Language technologies exist for the automatic processing of French either for the written, spoken and sign languages. They include spell checkers, search engines, speech recognition, synthesis and dialog systems, text and speech translation engines, but also speaker verification or language identification tools, information retrieval or automatic summarization.

French research benefited from programs in this domain, such as the Language Industries Francophone Program (FRANCIL) of the Francophone Universities Association (AUF), or the TechnoLangue program supported by several French ministries. Nowadays, the large French-German Quaero program on the automatic processing of multilingual and multimedia documents gathers about 30 industrial and academic partners around the development of eight applicative projects, and of more than 30 technologies for the processing of written and spoken language, image, video and music. It is entirely structured around the systematic evaluation of technology progress and the production of the data that is necessary for developing and testing those technologies.

All those projects allowed for investing in producing the data necessary for the development of technologies for the French language. This puts French in an excellent position within the group of European languages benefiting from those technologies, ranking with German, Spanish, Italian and Dutch, yet far behind English, given that none of the languages presently benefit from the full set of language technologies with a sufficient level of quality and from the data needed for developing those technologies. International evaluation campaigns show in an objective and quantitative way that French research laboratories and the technologies they develop are among the best in the world.

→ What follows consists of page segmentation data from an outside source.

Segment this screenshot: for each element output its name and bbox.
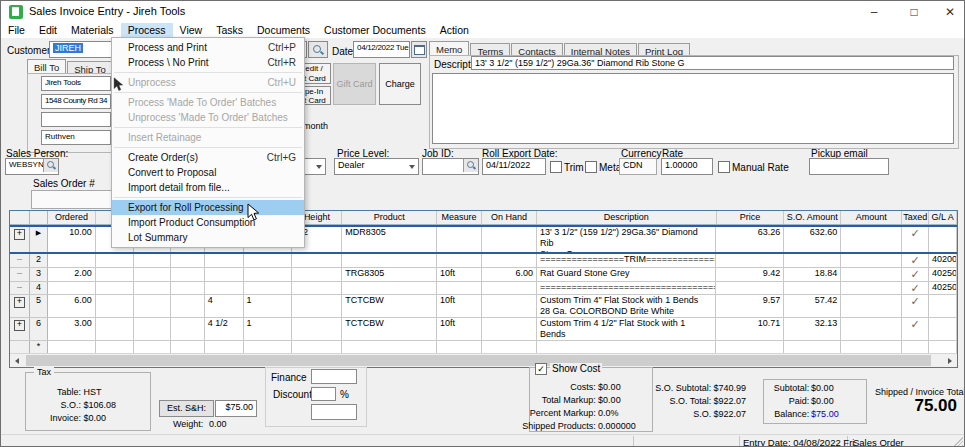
- row-expand-cell[interactable]: –: [10, 268, 30, 281]
- cell-so_amount[interactable]: [784, 282, 841, 294]
- rate-field[interactable]: 1.00000: [661, 158, 713, 175]
- cell-product[interactable]: TRG8305: [342, 268, 437, 281]
- close-button[interactable]: ✕: [935, 1, 965, 23]
- cell-on_hand[interactable]: [482, 295, 537, 317]
- cell-ordered[interactable]: [48, 282, 96, 294]
- cell-c5[interactable]: 1: [244, 318, 293, 340]
- scrollbar-thumb[interactable]: [26, 355, 931, 366]
- column-header-product[interactable]: Product: [342, 211, 437, 224]
- cell-so_amount[interactable]: 57.42: [784, 295, 841, 317]
- cell-c1[interactable]: [96, 282, 134, 294]
- cell-gl[interactable]: 40250-0: [929, 268, 957, 281]
- cell-product[interactable]: [342, 254, 437, 267]
- cell-taxed[interactable]: [902, 341, 929, 353]
- sales-person-field[interactable]: WEBSYNC: [5, 158, 59, 175]
- cell-price[interactable]: 9.57: [716, 295, 784, 317]
- description-field[interactable]: 13' 3 1/2" (159 1/2") 29Ga.36" Diamond R…: [471, 56, 954, 70]
- menu-item-lot-summary[interactable]: Lot Summary: [112, 230, 304, 245]
- cell-price[interactable]: [716, 254, 784, 267]
- menu-item-process-no-print[interactable]: Process \ No PrintCtrl+R: [112, 55, 304, 70]
- billto-name-field[interactable]: Jireh Tools: [41, 76, 111, 91]
- column-header-g-l-a[interactable]: G/L A: [929, 211, 957, 224]
- cell-height[interactable]: [292, 268, 342, 281]
- cell-c4[interactable]: [205, 282, 244, 294]
- cell-amount[interactable]: [841, 227, 902, 252]
- cell-amount[interactable]: [841, 341, 902, 353]
- menubar-item-materials[interactable]: Materials: [64, 23, 121, 38]
- cell-amount[interactable]: [841, 254, 902, 267]
- cell-c1[interactable]: [96, 295, 134, 317]
- cell-on_hand[interactable]: [482, 254, 537, 267]
- cell-measure[interactable]: [437, 341, 482, 353]
- est-sh-button[interactable]: Est. S&H:: [159, 400, 214, 417]
- horizontal-scrollbar[interactable]: [10, 353, 957, 367]
- cell-description[interactable]: [537, 341, 717, 353]
- cell-product[interactable]: TCTCBW: [342, 318, 437, 340]
- billto-address2-field[interactable]: [41, 112, 111, 127]
- metal-checkbox[interactable]: [585, 161, 597, 173]
- column-header-measure[interactable]: Measure: [437, 211, 482, 224]
- job-id-lookup-icon[interactable]: [463, 159, 478, 172]
- cell-c3[interactable]: [171, 318, 205, 340]
- menubar-item-process[interactable]: Process: [121, 23, 173, 38]
- row-number-cell[interactable]: 6: [30, 318, 48, 340]
- cell-price[interactable]: 63.26: [716, 227, 784, 252]
- cell-taxed[interactable]: ✓: [902, 254, 929, 267]
- menubar-item-documents[interactable]: Documents: [250, 23, 317, 38]
- cell-c5[interactable]: [244, 282, 293, 294]
- est-sh-field[interactable]: $75.00: [215, 400, 257, 417]
- cell-taxed[interactable]: ✓: [902, 295, 929, 317]
- calendar-button[interactable]: [411, 41, 427, 58]
- cell-c2[interactable]: [134, 282, 171, 294]
- cell-taxed[interactable]: ✓: [902, 268, 929, 281]
- row-number-cell[interactable]: ▶: [30, 227, 48, 252]
- cell-c3[interactable]: [171, 295, 205, 317]
- cell-height[interactable]: [292, 282, 342, 294]
- cell-c4[interactable]: 4: [205, 295, 244, 317]
- cell-height[interactable]: [292, 341, 342, 353]
- manual-rate-checkbox[interactable]: [718, 161, 730, 173]
- cell-so_amount[interactable]: [784, 254, 841, 267]
- cell-measure[interactable]: [437, 254, 482, 267]
- finance-extra-field[interactable]: [311, 404, 357, 420]
- cell-gl[interactable]: [929, 227, 957, 252]
- cell-c5[interactable]: [244, 254, 293, 267]
- row-number-cell[interactable]: *: [30, 341, 48, 353]
- billto-address-field[interactable]: 1548 County Rd 34: [41, 94, 111, 109]
- cell-product[interactable]: TCTCBW: [342, 295, 437, 317]
- cell-price[interactable]: [716, 341, 784, 353]
- expand-plus-icon[interactable]: +: [14, 320, 25, 331]
- cell-measure[interactable]: [437, 282, 482, 294]
- sales-person-lookup-icon[interactable]: [43, 159, 58, 172]
- cell-on_hand[interactable]: [482, 341, 537, 353]
- cell-measure[interactable]: [437, 227, 482, 252]
- cell-taxed[interactable]: ✓: [902, 282, 929, 294]
- menubar-item-edit[interactable]: Edit: [32, 23, 64, 38]
- cell-c2[interactable]: [134, 268, 171, 281]
- cell-product[interactable]: [342, 282, 437, 294]
- cell-taxed[interactable]: ✓: [902, 318, 929, 340]
- cell-c2[interactable]: [134, 254, 171, 267]
- gift-card-button[interactable]: Gift Card: [333, 63, 376, 105]
- cell-c2[interactable]: [134, 341, 171, 353]
- cell-price[interactable]: 9.42: [716, 268, 784, 281]
- cell-ordered[interactable]: 2.00: [48, 268, 96, 281]
- row-expand-cell[interactable]: +: [10, 295, 30, 317]
- cell-gl[interactable]: 40250-0: [929, 282, 957, 294]
- column-header-amount[interactable]: Amount: [841, 211, 902, 224]
- cell-c3[interactable]: [171, 268, 205, 281]
- trim-checkbox[interactable]: [550, 161, 562, 173]
- cell-product[interactable]: MDR8305: [342, 227, 437, 252]
- cell-c1[interactable]: [96, 254, 134, 267]
- finance-field[interactable]: [311, 369, 357, 384]
- row-expand-cell[interactable]: +: [10, 227, 30, 252]
- customer-lookup-button[interactable]: [308, 41, 328, 58]
- menu-item-unprocess[interactable]: UnprocessCtrl+U: [112, 75, 304, 90]
- maximize-button[interactable]: □: [899, 1, 929, 23]
- cell-height[interactable]: [292, 254, 342, 267]
- cell-gl[interactable]: [929, 295, 957, 317]
- cell-c1[interactable]: [96, 318, 134, 340]
- column-header-description[interactable]: Description: [537, 211, 717, 224]
- cell-gl[interactable]: [929, 341, 957, 353]
- cell-so_amount[interactable]: 32.13: [784, 318, 841, 340]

However, French companies, just like European ones, are almost all SMEs that compete with difficulty with big US companies such as Google, Apple, IBM, Microsoft or Nuance, all of which invested massively in these technologies. Ironically, many researchers of those US companies have been trained in European research laboratories.

The situation looks similar in other large industrialized countries where the French language is widely used: Belgium, Switzerland and Canada.

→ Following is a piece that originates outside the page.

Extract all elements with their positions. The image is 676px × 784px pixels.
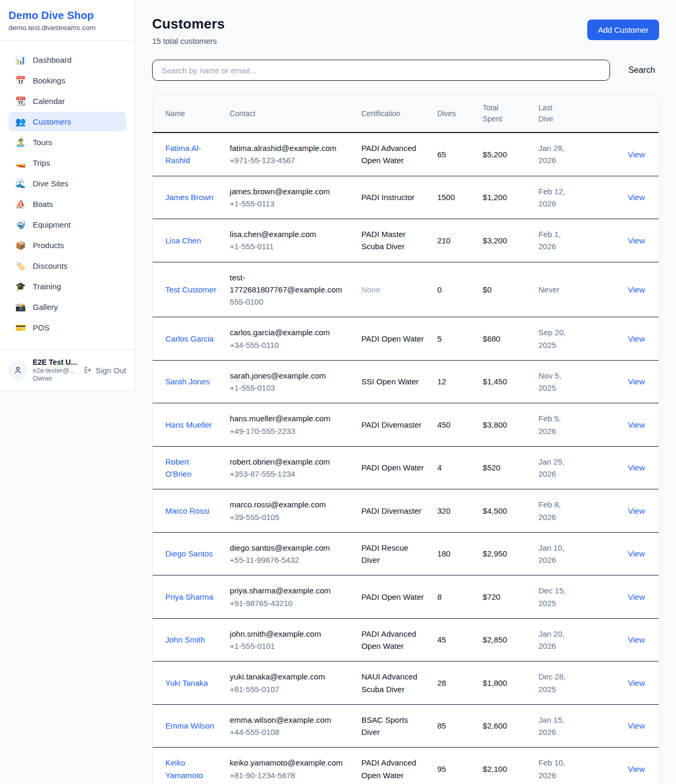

The funding of research and innovation on language technologies lacks continuity and is made up of short-term coordinated programs interrupted by periods of low or sparse financing. It also lacks coordination with programs that exist in other states of the European Union, or at the European Commission, even though this research topic seems to be ideally placed for benefiting from a shared transnational effort. The situation is similar within the European Commission, where the priority assigned to this domain varies over time. It sometimes benefits from a specific interest through a dedicated Commissioner, Unit and action line in the Framework Program, and other times it gets merged into a conglomerate of various natures, while its unique role in the construction of Europe is clearly identified.

A European directive such as the one for the access to information for the handicapped people, expressing the importance of removing language barriers and stating that any European citizen, whatever his or her language, should be able to have access to any information produced in the European Union, be it a book, a newspaper, a TV or radio broadcast, a movie, etc., whatever the language in which it has been produced, would provide a big push to that sector.

A large, coordinated program on language technologies in the framework of the next European program for research and innovation would help to allow for multilingualism and therefore save French in all its dimensions, as well as other national or regional languages, and facilitate cultural and commercial exchanges in Europe and beyond.